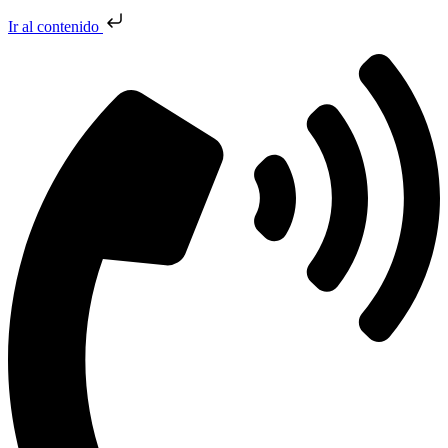
Ir al contenido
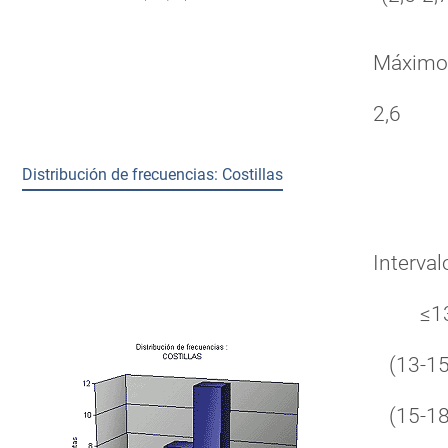
Máxim
2,6
Distribución de frecuencias: Costillas
Interval
≤1
(13-15
(15-18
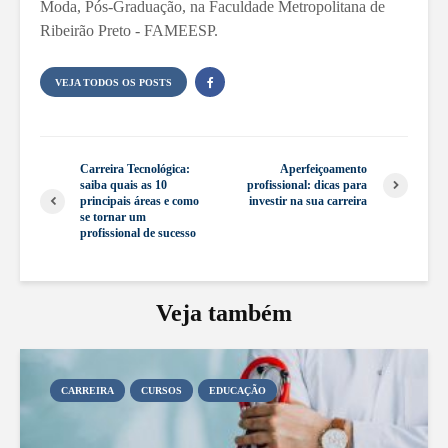
Moda, Pós-Graduação, na Faculdade Metropolitana de
Ribeirão Preto - FAMEESP.
VEJA TODOS OS POSTS
Carreira Tecnológica:
Aperfeiçoamento
saiba quais as 10
profissional: dicas para
principais áreas e como
investir na sua carreira
se tornar um
profissional de sucesso
Veja também
CARREIRA
CURSOS
EDUCAÇÃO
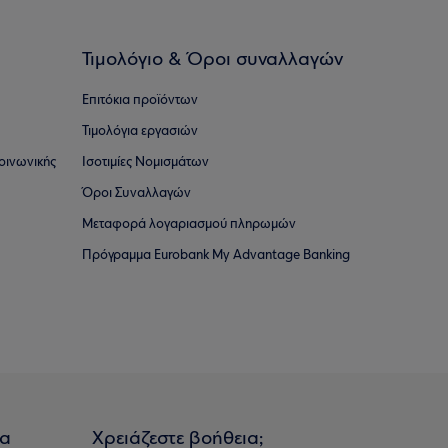
Τιμολόγιο & Όροι συναλλαγών
Επιτόκια προϊόντων
Τιμολόγια εργασιών
οινωνικής
Ισοτιμίες Νομισμάτων
Όροι Συναλλαγών
Μεταφορά λογαριασμού πληρωμών
Πρόγραμμα Eurobank My Advantage Banking
ια
Χρειάζεστε βοήθεια;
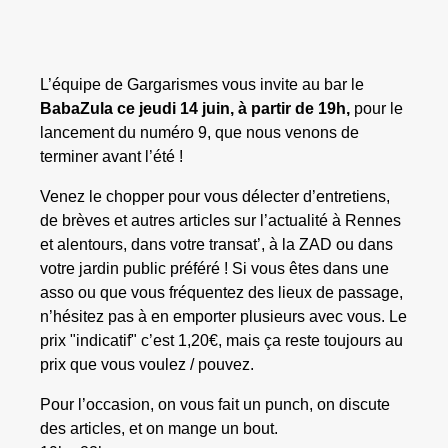
L’équipe de Gargarismes vous invite au bar le
BabaZula ce jeudi 14 juin, à partir de 19h,
pour le
lancement du numéro 9, que nous venons de
terminer avant l’été !
Venez le chopper pour vous délecter d’entretiens,
de brèves et autres articles sur l’actualité à Rennes
et alentours, dans votre transat’, à la ZAD ou dans
votre jardin public préféré ! Si vous êtes dans une
asso ou que vous fréquentez des lieux de passage,
n’hésitez pas à en emporter plusieurs avec vous. Le
prix "indicatif" c’est 1,20€, mais ça reste toujours au
prix que vous voulez / pouvez.
Pour l’occasion, on vous fait un punch, on discute
des articles, et on mange un bout.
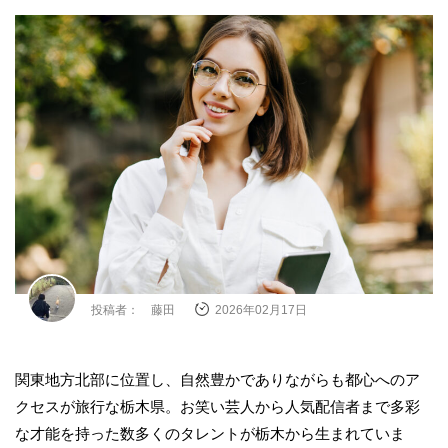
投稿者： 藤田
2026年02月17日
関東地方北部に位置し、自然豊かでありながらも都心へのア
クセスが旅行な栃木県。お笑い芸人から人気配信者まで多彩
な才能を持った数多くのタレントが栃木から生まれていま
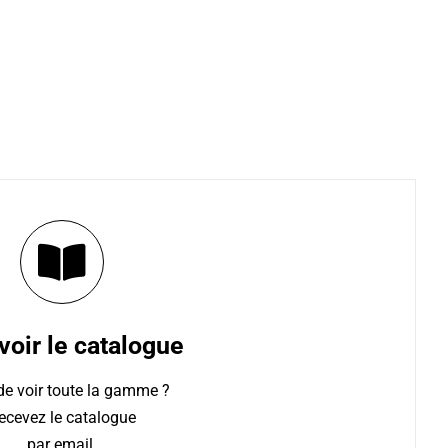
oir le catalogue
de voir toute la gamme ?
ecevez le catalogue
par email.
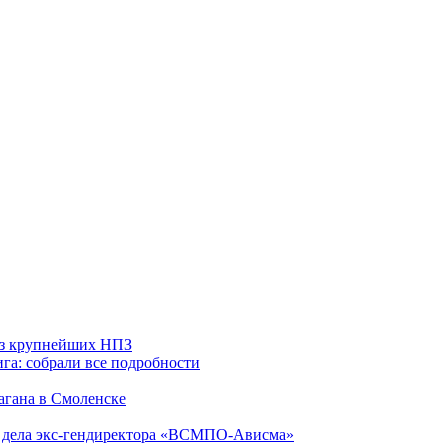
 из крупнейших НПЗ
га: собрали все подробности
агана в Смоленске
ю дела экс-гендиректора «ВСМПО-Ависма»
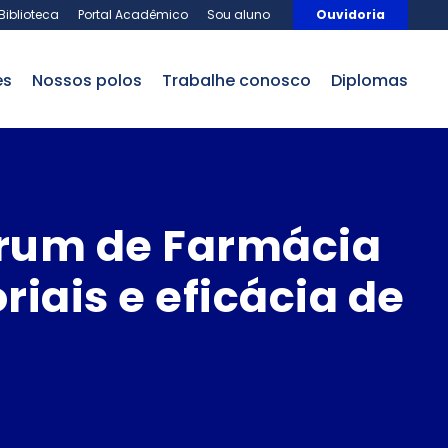
Biblioteca
Portal Acadêmico
Sou aluno
Ouvidoria
es
nossos polos
trabalhe conosco
Diplomas
órum de Farmácia
iais e eficácia de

———

Nothing but the pictures should be left out when the listing above is transcribed.

Reply to the exercise
Ir al contenido
Máxim
2,6
Distribución de frecuencias: Costillas
Interval
≤1
(13-15
(15-18
Moda, Pós-Graduação, na Faculdade Metropolitana de
Ribeirão Preto - FAMEESP.
VEJA TODOS OS POSTS
Carreira Tecnológica:
Aperfeiçoamento
saiba quais as 10
profissional: dicas para
principais áreas e como
investir na sua carreira
se tornar um
profissional de sucesso
Veja também
CARREIRA
CURSOS
EDUCAÇÃO
Τιμολόγιο & Όροι συναλλαγών
Επιτόκια προϊόντων
Τιμολόγια εργασιών
οινωνικής
Ισοτιμίες Νομισμάτων
Όροι Συναλλαγών
Μεταφορά λογαριασμού πληρωμών
Πρόγραμμα Eurobank My Advantage Banking
ια
Χρειάζεστε βοήθεια;
L’équipe de Gargarismes vous invite au bar le
BabaZula ce jeudi 14 juin, à partir de 19h,
pour le
lancement du numéro 9, que nous venons de
terminer avant l’été !
Venez le chopper pour vous délecter d’entretiens,
de brèves et autres articles sur l’actualité à Rennes
et alentours, dans votre transat’, à la ZAD ou dans
votre jardin public préféré ! Si vous êtes dans une
asso ou que vous fréquentez des lieux de passage,
n’hésitez pas à en emporter plusieurs avec vous. Le
prix "indicatif" c’est 1,20€, mais ça reste toujours au
prix que vous voulez / pouvez.
Pour l’occasion, on vous fait un punch, on discute
des articles, et on mange un bout.
投稿者： 藤田
2026年02月17日
関東地方北部に位置し、自然豊かでありながらも都心へのア
クセスが旅行な栃木県。お笑い芸人から人気配信者まで多彩
な才能を持った数多くのタレントが栃木から生まれていま
oir le catalogue
de voir toute la gamme ?
ecevez le catalogue
par email.
 из крупнейших НПЗ
га: собрали все подробности
агана в Смоленске
ю дела экс-гендиректора «ВСМПО-Ависма»
Biblioteca
Portal Acadêmico
Sou aluno
Ouvidoria
es
nossos polos
trabalhe conosco
Diplomas
órum de Farmácia
iais e eficácia de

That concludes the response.